Digital transformation is no longer a choice but a “must” for real estate businesses to keep up with the trend and overcome the difficulties in the current new context.

However, aligning the business model with technology is not an easy task. In addition to applying technology, the vision and strategy of the leader, together with a dedicated team, will be the determining factors for the success of the digitalisation story.

The difficulty of digital transformation in real estate

In the real estate sector, digital transformation will help customers find suitable real estate properties at a reasonable price without spending too much time and travel costs. In particular, technology will help real estate agents connect with customers easily, helping real estate agencies optimise labour costs.

With such a large role in solving the equation of cost, time, and quality of transactions, digital transformation is truly a must-have trend for real estate businesses in the 4.0 era. However, experts also point out that digitalisation is inevitable but full of difficulties for real estate businesses.

The first difficulty to mention is the thinking and behaviour of customers. With a high-value product like real estate, most customers still want to be able to interact directly and find out before deciding to “spend money”. Once they have decided to buy a property, customers usually tend to meet in person instead of just paying online through a system.

The second challenge is the personnel factor. Previously, real estate sales agents traditionally sold properties had to meet customers to consult products and sell products directly. When applying technology, they have to plan and take customer care and update customer status in software applications.
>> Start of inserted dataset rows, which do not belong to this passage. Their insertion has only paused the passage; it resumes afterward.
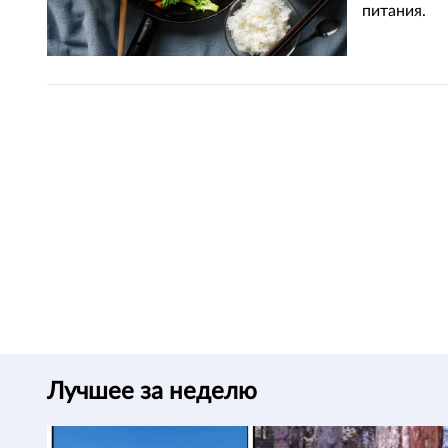
питания.
Лучшее за неделю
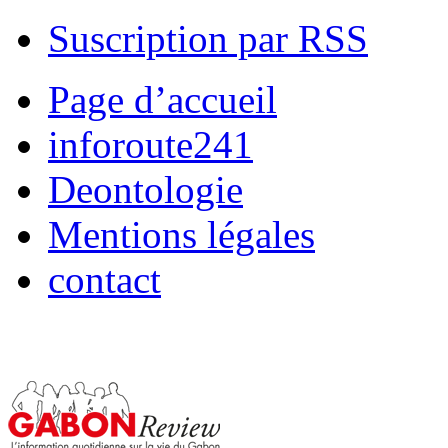
Suscription par RSS
Page d’accueil
inforoute241
Deontologie
Mentions légales
contact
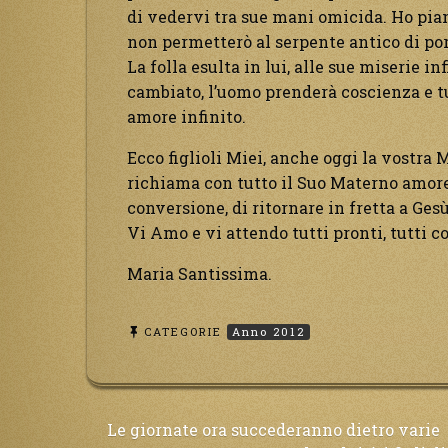
di vedervi tra sue mani omicida. Ho pian
non permetterò al serpente antico di por
La folla esulta in lui, alle sue miserie i
cambiato, l’uomo prenderà coscienza e tu
amore infinito.
Ecco figlioli Miei, anche oggi la vostra
richiama con tutto il Suo Materno amore
conversione, di ritornare in fretta a Gesù
Vi Amo e vi attendo tutti pronti, tutti c
Maria Santissima.
CATEGORIE
Anno 2012
Navigazione
Le giornate ora succederanno dietro varie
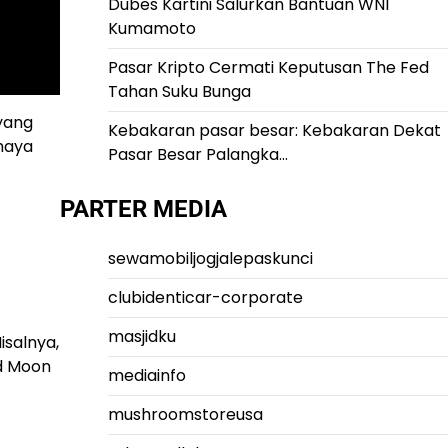
Dubes Kartini Salurkan Bantuan WNI
Kumamoto
Pasar Kripto Cermati Keputusan The Fed
Tahan Suku Bunga
yang
Kebakaran pasar besar: Kebakaran Dekat
haya
Pasar Besar Palangka…
PARTER MEDIA
sewamobiljogjalepaskunci
clubidenticar-corporate
masjidku
isalnya,
d Moon
mediainfo
mushroomstoreusa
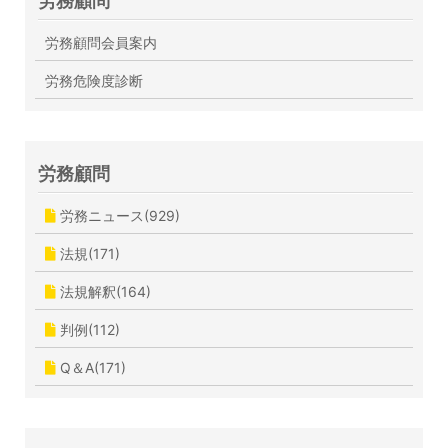
労務顧問
労務顧問会員案内
労務危険度診断
労務顧問
労務ニュース(929)
法規(171)
法規解釈(164)
判例(112)
Q＆A(171)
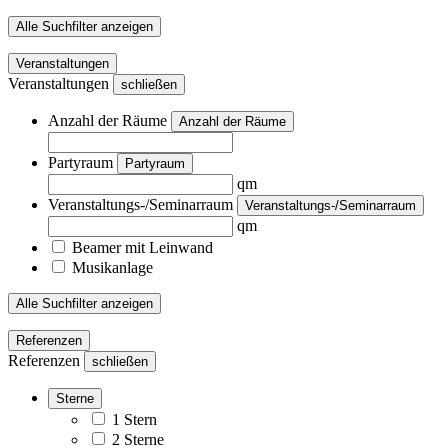
Alle Suchfilter anzeigen
Veranstaltungen
Veranstaltungen
schließen
Anzahl der Räume
Anzahl der Räume
Partyraum
Partyraum
qm
Veranstaltungs-/Seminarraum
Veranstaltungs-/Seminarraum
qm
Beamer mit Leinwand
Musikanlage
Alle Suchfilter anzeigen
Referenzen
Referenzen
schließen
Sterne
1 Stern
2 Sterne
They have to get used to interacting with the assigned management tools or applications to update and nurture every single potential. If digitalised activities do not show effectiveness shortly, many individuals tend to not focus on it anymore but go back to the traditional way of doing things.

Also Read: Understanding the role of AI in digital transformation

Therefore, personnel is an important factor determining the success of a real estate trade when transforming digitally. If the staff does not have a mindset about technology skills, works traditionally and is afraid of change, it will make the digitalisation in the business delayed or difficult to complete.

Next, with a system that has been in operation for a long time, real estate businesses cannot transform digitally immediately but need a long enough time to digitalise their operating processes gradually. Currently, many businesses have boldly invested in technology but still cannot completely change the traditional form of management and business.

What is the key to driving successful real estate digital transformation?

Digital transformation does not only depend on the factor of technology, but the most important thing lies in people. The personnel factor here does not only come from customers or the workforce, but it also comes from the mindset of the leader.

The right leadership mindset will promote the rapid digitisation of the business. Conversely, the narrow leadership mindset will unintentionally turn the leader into a “bottleneck”, eliminating the development of the organisation.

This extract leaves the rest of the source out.